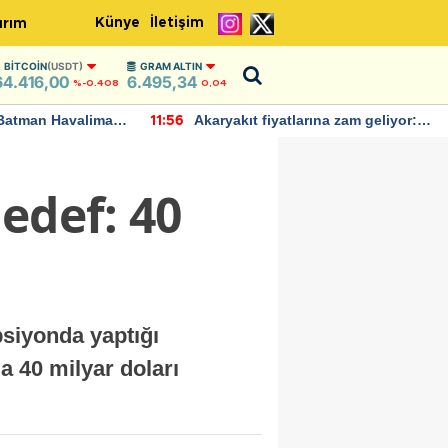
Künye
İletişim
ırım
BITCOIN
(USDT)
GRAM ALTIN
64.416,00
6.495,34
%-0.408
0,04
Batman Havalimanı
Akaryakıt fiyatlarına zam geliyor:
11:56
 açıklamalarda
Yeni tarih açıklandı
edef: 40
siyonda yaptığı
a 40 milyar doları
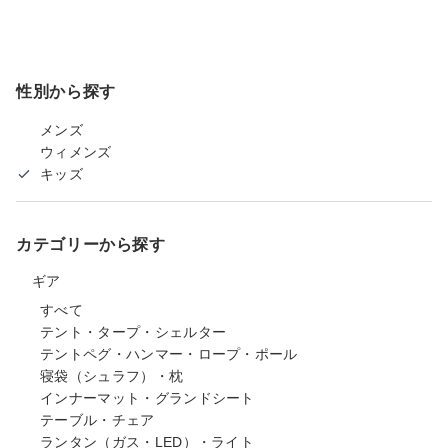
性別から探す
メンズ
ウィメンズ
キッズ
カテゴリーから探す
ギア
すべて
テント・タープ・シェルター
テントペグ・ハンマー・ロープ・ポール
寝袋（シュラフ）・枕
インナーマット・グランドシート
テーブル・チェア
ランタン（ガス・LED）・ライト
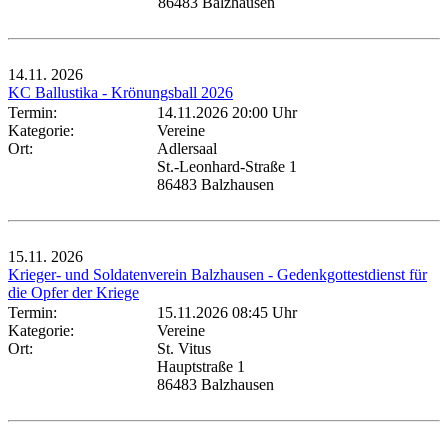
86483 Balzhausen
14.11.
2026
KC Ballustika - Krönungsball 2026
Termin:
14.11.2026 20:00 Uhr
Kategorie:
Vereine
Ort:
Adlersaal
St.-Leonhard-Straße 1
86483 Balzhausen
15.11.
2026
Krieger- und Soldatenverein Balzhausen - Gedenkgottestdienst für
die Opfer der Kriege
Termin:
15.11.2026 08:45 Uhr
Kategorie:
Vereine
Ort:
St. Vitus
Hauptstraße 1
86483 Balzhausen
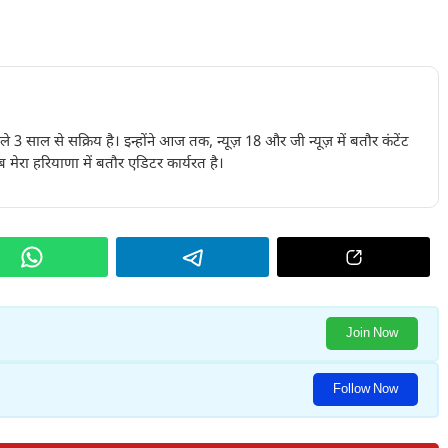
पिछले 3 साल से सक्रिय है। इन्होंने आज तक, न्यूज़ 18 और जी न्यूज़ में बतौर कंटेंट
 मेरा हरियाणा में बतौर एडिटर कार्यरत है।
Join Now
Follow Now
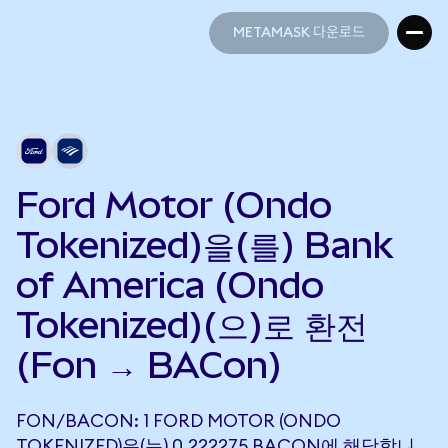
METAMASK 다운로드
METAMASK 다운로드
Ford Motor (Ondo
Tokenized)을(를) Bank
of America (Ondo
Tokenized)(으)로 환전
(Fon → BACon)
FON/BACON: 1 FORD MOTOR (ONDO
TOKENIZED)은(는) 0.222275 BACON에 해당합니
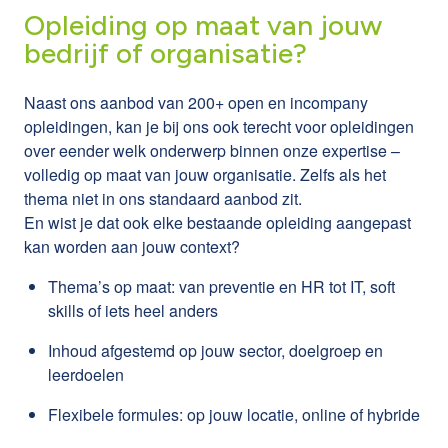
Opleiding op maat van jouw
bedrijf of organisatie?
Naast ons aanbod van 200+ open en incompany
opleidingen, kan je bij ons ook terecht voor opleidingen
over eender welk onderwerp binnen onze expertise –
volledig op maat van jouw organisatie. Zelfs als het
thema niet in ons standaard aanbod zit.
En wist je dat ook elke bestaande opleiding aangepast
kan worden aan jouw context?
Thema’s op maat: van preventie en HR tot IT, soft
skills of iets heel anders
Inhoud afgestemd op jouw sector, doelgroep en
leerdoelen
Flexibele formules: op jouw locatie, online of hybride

============================================================

Exercise directions :: A single number, please: the count of lines above that contain the string "maat".

Response below :: 3